Week 1: Class and Reading Notes
This week we watched Ghost in the Shell (2017) and while I’m not familiar with the original anime, I have been aware of the attention this film got primarily due to the casting choices. AKA the whitewashing of the lead character. My general views of Hollywood aren’t very favorable for many reasons I just don’t watch movies or TV shows (except for Days of our Lives, tbh, that’s like the only show I keep up with). But anyway, here are my notes on Ghost in the Shell:

(typed out notes exactly how it’s written)

Ghost in the Shell

Observations: Beginning – the color RED, whole – slow motion action scenes LOL light/dark effects. She had really white skin. Never noticed the sun? She’s like a robot and they found it necessary/important to give her boobs (cringe) lots of white faces, really bright. THEMES (I guess) identity, family, body autonomy, holographics or whatever they’re called – in the city is like that inauthenticity of human – robot – constructions of what is real – how society progresses futuristically more THEMES (I guess) power control greed. There’s a masculine thing going on too.

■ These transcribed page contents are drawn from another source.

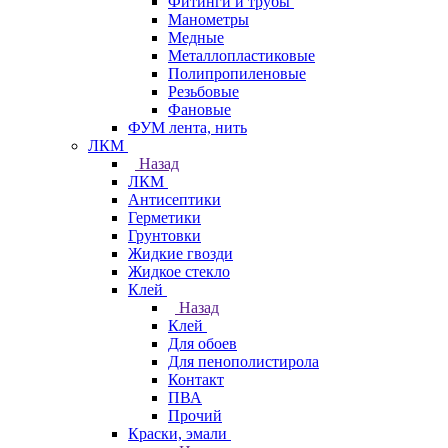
Фитинги и трубы
Манометры
Медные
Металлопластиковые
Полипропиленовые
Резьбовые
Фановые
ФУМ лента, нить
ЛКМ
Назад
ЛКМ
Антисептики
Герметики
Грунтовки
Жидкие гвозди
Жидкое стекло
Клей
Назад
Клей
Для обоев
Для пенополистирола
Контакт
ПВА
Прочий
Краски, эмали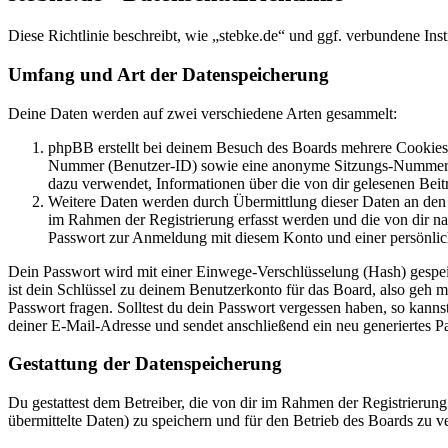
Diese Richtlinie beschreibt, wie „stebke.de“ und ggf. verbundene 
Umfang und Art der Datenspeicherung
Deine Daten werden auf zwei verschiedene Arten gesammelt:
phpBB erstellt bei deinem Besuch des Boards mehrere Cookies. 
Nummer (Benutzer-ID) sowie eine anonyme Sitzungs-Nummer (Se
dazu verwendet, Informationen über die von dir gelesenen Beit
Weitere Daten werden durch Übermittlung dieser Daten an den B
im Rahmen der Registrierung erfasst werden und die von dir na
Passwort zur Anmeldung mit diesem Konto und einer persönlic
Dein Passwort wird mit einer Einwege-Verschlüsselung (Hash) gespeich
ist dein Schlüssel zu deinem Benutzerkonto für das Board, also geh 
Passwort fragen. Solltest du dein Passwort vergessen haben, so kan
deiner E-Mail-Adresse und sendet anschließend ein neu generiertes P
Gestattung der Datenspeicherung
Du gestattest dem Betreiber, die von dir im Rahmen der Registrieru
übermittelte Daten) zu speichern und für den Betrieb des Boards zu 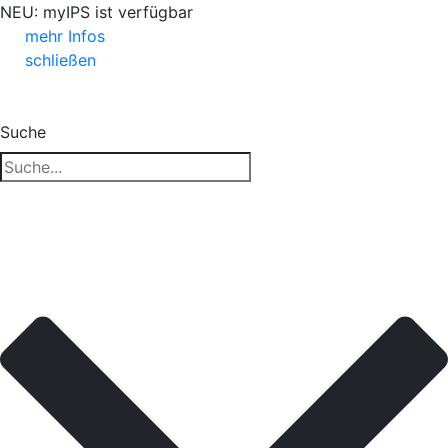
NEU: myIPS ist verfügbar
mehr Infos
schließen
Suche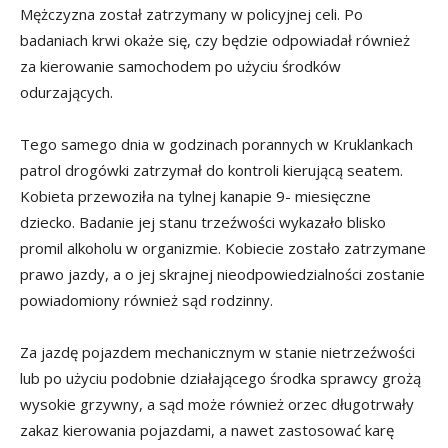
Mężczyzna został zatrzymany w policyjnej celi. Po
badaniach krwi okaże się, czy będzie odpowiadał również
za kierowanie samochodem po użyciu środków
odurzających.
Tego samego dnia w godzinach porannych w Kruklankach
patrol drogówki zatrzymał do kontroli kierującą seatem.
Kobieta przewoziła na tylnej kanapie 9- miesięczne
dziecko. Badanie jej stanu trzeźwości wykazało blisko
promil alkoholu w organizmie. Kobiecie zostało zatrzymane
prawo jazdy, a o jej skrajnej nieodpowiedzialności zostanie
powiadomiony również sąd rodzinny.
Za jazdę pojazdem mechanicznym w stanie nietrzeźwości
lub po użyciu podobnie działającego środka sprawcy grożą
wysokie grzywny, a sąd może również orzec długotrwały
zakaz kierowania pojazdami, a nawet zastosować karę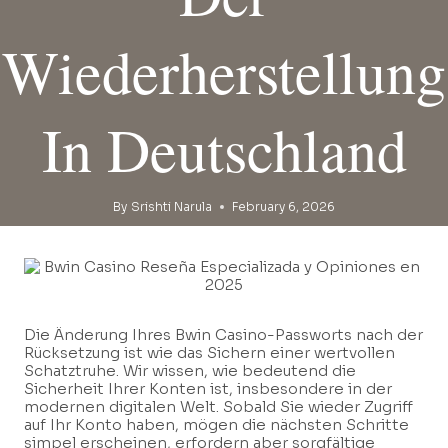
Wiederherstellung
In Deutschland
By
Srishti Narula
February 6, 2026
Die Änderung Ihres Bwin Casino-Passworts nach der
Rücksetzung ist wie das Sichern einer wertvollen
Schatztruhe. Wir wissen, wie bedeutend die
Sicherheit Ihrer Konten ist, insbesondere in der
modernen digitalen Welt. Sobald Sie wieder Zugriff
auf Ihr Konto haben, mögen die nächsten Schritte
simpel erscheinen, erfordern aber sorgfältige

Also this week we read Asian American History: A Very Short Introduction by Madeline Y. Hsu. Before classes started we ordered our books from Amazon and the fun was coming to the mailbox to see which books made it first. Funnily enough, the books we needed for the first week were the last ones to come (and Jackson’s book is lost somewhere). I ended up checking out this book through Summit and the book in the picture came on Friday, the day we all had to turn in our books with annotations, lol.

Anyway, I only have four days to read this book and I tried real hard in staying focused and annotating. This book was both intriguing and difficult because I never learned Asian American history comprehensively and condensed like this. There was so much information packed into that tiny book that I wanted to read more about certain events, people and laws. I wished that there existed a timeline of all the colonization, slavery and immigration that happened during the whole span of time. I never learned about Pilipinx history in school before and it was really cool to read about it in a textbook. I just wish that I could go in deeper into that history, learn all that I can about it.